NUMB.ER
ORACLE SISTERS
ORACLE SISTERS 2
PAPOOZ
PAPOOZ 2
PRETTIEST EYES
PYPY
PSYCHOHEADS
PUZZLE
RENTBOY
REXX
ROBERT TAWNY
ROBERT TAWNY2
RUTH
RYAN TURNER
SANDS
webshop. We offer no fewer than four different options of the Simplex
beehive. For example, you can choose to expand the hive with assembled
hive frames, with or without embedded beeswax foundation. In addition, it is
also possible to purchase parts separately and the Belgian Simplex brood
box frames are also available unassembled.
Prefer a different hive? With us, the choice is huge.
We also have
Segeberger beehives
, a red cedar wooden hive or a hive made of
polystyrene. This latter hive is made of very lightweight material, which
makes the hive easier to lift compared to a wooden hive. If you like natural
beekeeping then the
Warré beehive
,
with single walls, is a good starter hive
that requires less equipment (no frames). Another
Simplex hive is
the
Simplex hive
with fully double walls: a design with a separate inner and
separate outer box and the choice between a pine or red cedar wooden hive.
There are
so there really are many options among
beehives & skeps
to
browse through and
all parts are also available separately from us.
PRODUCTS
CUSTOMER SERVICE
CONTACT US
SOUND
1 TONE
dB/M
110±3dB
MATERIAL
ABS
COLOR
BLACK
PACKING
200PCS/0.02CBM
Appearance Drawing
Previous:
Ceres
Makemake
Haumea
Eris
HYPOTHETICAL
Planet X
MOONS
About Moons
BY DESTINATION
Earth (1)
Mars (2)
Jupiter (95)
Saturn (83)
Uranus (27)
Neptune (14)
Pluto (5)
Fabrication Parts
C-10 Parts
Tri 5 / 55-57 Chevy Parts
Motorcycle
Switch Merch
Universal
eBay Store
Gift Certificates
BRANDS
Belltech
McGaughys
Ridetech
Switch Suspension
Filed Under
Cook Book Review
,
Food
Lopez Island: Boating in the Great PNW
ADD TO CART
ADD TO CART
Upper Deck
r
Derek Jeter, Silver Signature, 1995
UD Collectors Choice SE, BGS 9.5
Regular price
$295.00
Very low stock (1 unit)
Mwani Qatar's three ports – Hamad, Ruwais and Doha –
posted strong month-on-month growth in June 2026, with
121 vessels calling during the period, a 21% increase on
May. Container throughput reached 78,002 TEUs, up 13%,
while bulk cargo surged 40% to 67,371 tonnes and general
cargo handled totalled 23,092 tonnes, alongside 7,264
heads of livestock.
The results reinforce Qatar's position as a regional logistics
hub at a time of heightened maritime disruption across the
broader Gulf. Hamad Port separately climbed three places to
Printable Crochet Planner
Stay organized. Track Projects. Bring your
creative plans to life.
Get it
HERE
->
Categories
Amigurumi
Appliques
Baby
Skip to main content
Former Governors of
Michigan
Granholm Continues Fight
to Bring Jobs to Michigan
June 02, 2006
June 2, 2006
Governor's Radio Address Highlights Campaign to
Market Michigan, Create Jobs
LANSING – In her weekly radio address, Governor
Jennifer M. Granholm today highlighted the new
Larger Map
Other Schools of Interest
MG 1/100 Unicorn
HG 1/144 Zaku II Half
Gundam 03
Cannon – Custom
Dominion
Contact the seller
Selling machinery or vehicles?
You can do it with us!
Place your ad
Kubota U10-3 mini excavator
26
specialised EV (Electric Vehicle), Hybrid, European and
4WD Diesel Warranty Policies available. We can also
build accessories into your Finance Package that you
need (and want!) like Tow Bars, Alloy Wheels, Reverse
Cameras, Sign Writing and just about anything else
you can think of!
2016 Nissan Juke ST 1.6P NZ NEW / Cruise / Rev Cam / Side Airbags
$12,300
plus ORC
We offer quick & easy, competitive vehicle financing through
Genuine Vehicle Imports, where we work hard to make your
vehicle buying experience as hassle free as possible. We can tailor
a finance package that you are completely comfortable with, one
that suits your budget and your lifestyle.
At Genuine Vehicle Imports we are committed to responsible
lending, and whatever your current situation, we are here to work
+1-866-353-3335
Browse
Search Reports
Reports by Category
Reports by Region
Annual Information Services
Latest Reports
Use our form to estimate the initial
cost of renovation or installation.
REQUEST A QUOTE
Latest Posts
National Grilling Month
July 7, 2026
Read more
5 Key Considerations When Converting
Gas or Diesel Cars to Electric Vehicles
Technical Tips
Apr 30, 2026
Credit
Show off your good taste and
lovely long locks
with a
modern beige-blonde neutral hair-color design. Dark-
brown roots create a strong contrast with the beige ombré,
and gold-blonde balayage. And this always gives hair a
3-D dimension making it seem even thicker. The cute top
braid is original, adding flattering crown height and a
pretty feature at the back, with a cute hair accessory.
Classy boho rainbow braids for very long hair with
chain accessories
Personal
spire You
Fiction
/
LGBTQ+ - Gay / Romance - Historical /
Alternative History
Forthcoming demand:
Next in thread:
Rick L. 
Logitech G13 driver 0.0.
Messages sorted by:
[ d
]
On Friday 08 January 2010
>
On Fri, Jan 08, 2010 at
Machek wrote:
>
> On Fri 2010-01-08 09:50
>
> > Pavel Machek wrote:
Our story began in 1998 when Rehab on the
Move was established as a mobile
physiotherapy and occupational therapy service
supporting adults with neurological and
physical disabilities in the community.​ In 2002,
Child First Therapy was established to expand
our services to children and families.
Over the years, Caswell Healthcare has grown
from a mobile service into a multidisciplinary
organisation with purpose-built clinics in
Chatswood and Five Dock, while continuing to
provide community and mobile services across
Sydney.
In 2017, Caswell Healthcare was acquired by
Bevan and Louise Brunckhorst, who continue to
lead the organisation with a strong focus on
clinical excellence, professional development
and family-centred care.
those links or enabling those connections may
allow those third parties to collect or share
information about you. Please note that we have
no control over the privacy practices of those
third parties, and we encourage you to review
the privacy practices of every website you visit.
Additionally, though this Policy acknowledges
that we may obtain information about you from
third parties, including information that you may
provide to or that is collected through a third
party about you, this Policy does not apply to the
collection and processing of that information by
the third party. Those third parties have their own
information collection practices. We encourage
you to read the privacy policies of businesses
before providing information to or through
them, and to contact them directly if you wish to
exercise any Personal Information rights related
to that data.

** To do **
Using the material above, transcribe exactly the lines from the line with "physiotherapy and occupational" to the line with "Bevan and Louise Brunckhorst, who continue to"; both count, and nothing else goes in.

** Solution for this problem **
physiotherapy and occupational therapy service
supporting adults with neurological and
physical disabilities in the community.​ In 2002,
Child First Therapy was established to expand
our services to children and families.
Over the years, Caswell Healthcare has grown
from a mobile service into a multidisciplinary
organisation with purpose-built clinics in
Chatswood and Five Dock, while continuing to
provide community and mobile services across
Sydney.
In 2017, Caswell Healthcare was acquired by
Bevan and Louise Brunckhorst, who continue to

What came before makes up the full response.